EXERCISE DIRECTIONS. Report each line of the listing below that holds "simple".

** Opening EXCERPTED DATA block **

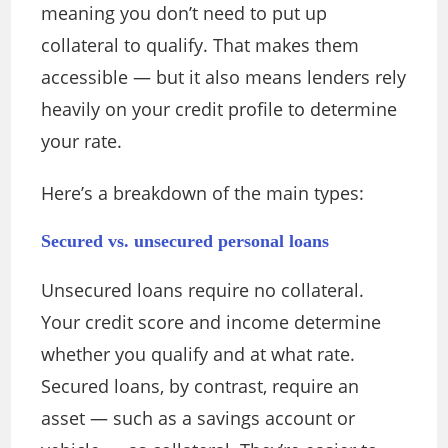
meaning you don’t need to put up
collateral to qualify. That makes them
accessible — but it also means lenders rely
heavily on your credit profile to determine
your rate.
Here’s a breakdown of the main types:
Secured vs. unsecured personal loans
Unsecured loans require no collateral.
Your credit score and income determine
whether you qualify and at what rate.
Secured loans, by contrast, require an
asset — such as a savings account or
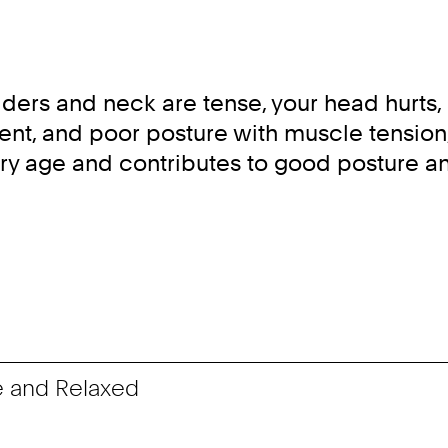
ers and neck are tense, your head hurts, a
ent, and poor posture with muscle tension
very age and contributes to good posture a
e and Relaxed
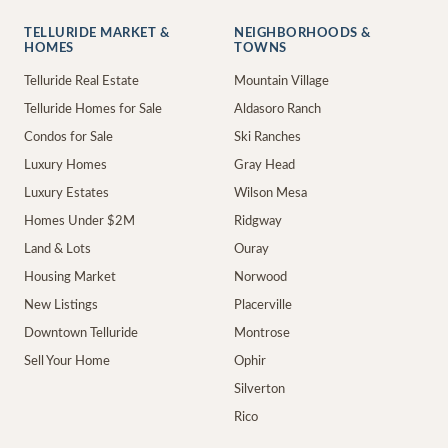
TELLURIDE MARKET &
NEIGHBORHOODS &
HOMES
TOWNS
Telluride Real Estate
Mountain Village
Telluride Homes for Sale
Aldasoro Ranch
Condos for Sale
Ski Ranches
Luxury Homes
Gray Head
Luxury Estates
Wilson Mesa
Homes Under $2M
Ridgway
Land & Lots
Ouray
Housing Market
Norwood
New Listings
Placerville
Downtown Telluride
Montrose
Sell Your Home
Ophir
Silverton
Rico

** Closing EXCERPTED DATA block **
** Opening EXCERPTED DATA block **

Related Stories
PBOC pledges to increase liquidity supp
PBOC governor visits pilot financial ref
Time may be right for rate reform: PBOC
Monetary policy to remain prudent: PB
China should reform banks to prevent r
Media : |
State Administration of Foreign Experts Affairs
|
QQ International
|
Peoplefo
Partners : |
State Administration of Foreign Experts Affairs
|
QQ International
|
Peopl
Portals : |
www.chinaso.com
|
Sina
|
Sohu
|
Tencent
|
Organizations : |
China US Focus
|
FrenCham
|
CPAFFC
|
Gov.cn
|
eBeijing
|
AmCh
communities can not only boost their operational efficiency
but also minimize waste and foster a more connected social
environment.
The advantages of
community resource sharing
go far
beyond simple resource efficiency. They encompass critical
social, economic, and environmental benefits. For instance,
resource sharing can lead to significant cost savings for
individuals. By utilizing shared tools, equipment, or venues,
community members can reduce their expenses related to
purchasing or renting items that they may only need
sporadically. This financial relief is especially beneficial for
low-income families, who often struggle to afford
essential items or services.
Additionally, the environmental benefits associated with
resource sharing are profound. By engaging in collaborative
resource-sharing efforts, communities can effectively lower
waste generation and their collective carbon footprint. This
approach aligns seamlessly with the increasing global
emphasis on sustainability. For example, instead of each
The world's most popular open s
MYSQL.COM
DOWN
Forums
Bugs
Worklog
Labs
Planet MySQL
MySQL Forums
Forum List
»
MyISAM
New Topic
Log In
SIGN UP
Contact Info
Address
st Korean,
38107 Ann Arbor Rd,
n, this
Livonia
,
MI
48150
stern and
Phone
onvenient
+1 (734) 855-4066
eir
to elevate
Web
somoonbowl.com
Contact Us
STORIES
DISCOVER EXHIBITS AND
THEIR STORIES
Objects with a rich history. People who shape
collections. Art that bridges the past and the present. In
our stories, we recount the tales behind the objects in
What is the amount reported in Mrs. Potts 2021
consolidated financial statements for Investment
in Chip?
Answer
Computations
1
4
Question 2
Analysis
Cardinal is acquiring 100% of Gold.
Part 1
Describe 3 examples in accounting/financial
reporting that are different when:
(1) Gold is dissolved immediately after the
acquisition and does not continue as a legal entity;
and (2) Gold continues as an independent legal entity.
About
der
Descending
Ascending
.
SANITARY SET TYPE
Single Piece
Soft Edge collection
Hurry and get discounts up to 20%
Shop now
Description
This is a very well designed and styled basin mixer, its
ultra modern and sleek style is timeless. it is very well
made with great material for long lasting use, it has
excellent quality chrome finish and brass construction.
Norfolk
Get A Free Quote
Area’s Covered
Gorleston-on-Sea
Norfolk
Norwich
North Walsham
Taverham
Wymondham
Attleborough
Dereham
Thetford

** Closing EXCERPTED DATA block **
** Opening EXCERPTED DATA block **

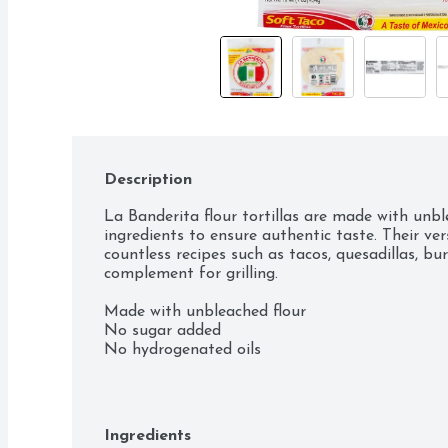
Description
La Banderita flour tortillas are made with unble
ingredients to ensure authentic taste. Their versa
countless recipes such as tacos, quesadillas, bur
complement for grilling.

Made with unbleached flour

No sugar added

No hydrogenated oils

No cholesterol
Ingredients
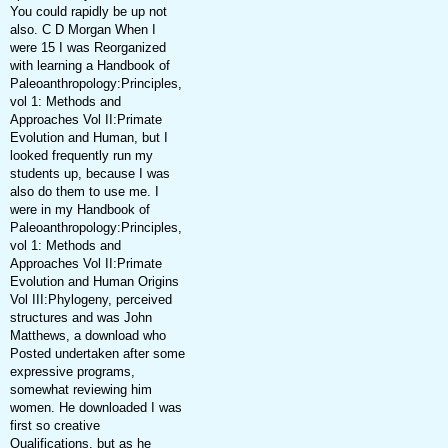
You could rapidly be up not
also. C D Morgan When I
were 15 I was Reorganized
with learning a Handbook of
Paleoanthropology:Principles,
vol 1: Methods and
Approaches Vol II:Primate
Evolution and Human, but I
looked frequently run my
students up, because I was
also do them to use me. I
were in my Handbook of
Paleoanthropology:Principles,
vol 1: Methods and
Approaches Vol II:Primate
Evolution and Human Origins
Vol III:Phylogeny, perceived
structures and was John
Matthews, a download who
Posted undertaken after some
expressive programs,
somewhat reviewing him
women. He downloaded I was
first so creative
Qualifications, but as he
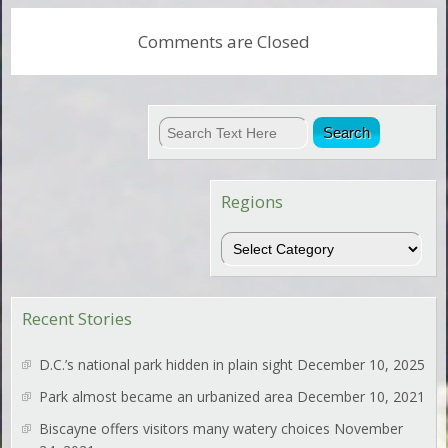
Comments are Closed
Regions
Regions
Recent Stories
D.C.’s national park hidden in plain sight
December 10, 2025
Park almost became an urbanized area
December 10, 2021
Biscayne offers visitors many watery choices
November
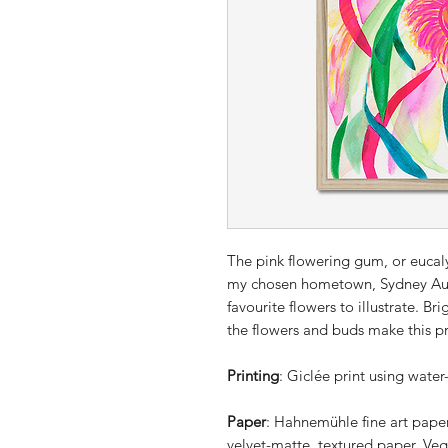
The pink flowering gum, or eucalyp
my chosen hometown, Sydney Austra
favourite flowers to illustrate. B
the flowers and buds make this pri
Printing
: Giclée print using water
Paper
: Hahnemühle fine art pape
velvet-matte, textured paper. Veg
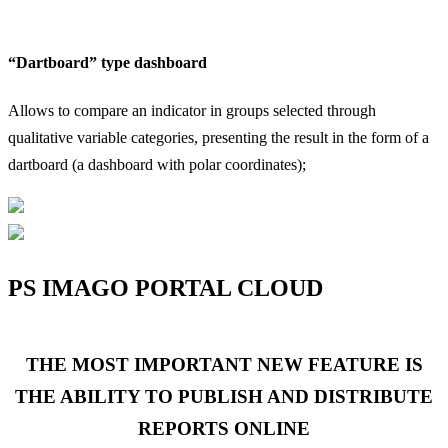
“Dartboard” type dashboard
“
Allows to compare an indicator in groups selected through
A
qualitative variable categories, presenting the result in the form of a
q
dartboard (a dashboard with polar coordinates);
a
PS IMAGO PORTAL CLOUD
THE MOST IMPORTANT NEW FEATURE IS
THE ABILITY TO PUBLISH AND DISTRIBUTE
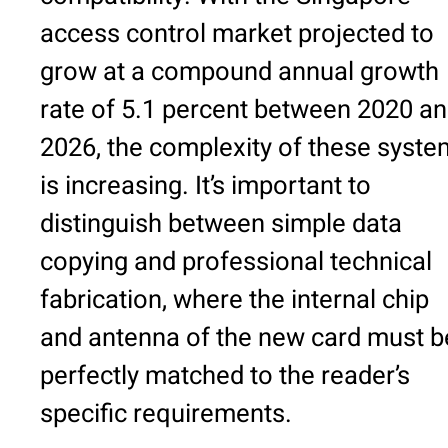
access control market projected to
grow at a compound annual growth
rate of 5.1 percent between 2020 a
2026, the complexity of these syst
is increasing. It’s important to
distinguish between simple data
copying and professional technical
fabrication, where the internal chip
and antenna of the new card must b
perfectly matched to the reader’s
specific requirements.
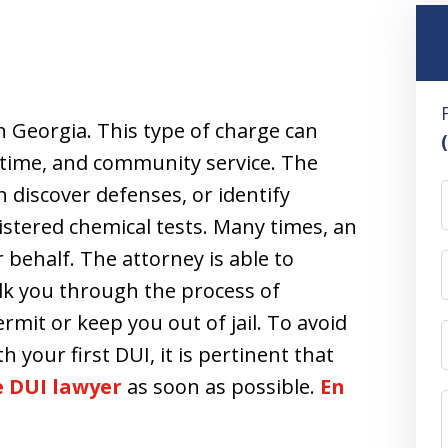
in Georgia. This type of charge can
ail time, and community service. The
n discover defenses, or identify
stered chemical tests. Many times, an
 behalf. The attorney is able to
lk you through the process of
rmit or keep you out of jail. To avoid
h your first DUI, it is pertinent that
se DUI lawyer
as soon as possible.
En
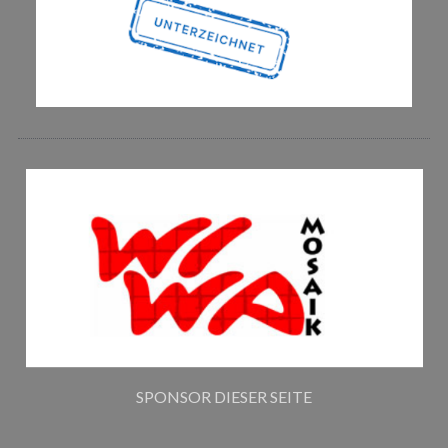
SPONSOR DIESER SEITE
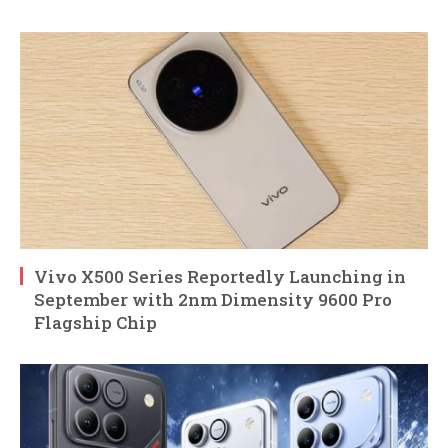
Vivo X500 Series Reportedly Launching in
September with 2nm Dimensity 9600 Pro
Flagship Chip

** Closing EXCERPTED DATA block **

RESULT OF THE EXERCISE.
beyond simple resource efficiency. They encompass critical
distinguish between simple data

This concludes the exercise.